Please repeat the records below exactly, skipping any pictures.

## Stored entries
※ ※ ※
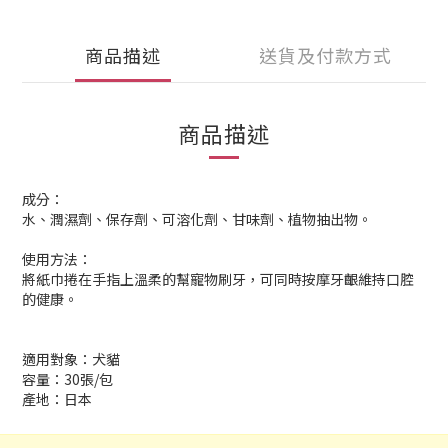
商品描述
送貨及付款方式
商品描述
成分：
水、潤濕劑、保存劑、可溶化劑、甘味劑、植物抽出物。
使用方法：
將紙巾捲在手指上溫柔的幫寵物刷牙，可同時按摩牙齦維持口腔
的健康。
適用對象：犬貓
容量：30張/包
產地：日本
※ ※ ※
## Expected output
商品描述
送貨及付款方式
商品描述
成分：
水、潤濕劑、保存劑、可溶化劑、甘味劑、植物抽出物。
使用方法：
將紙巾捲在手指上溫柔的幫寵物刷牙，可同時按摩牙齦維持口腔
的健康。
適用對象：犬貓
容量：30張/包
產地：日本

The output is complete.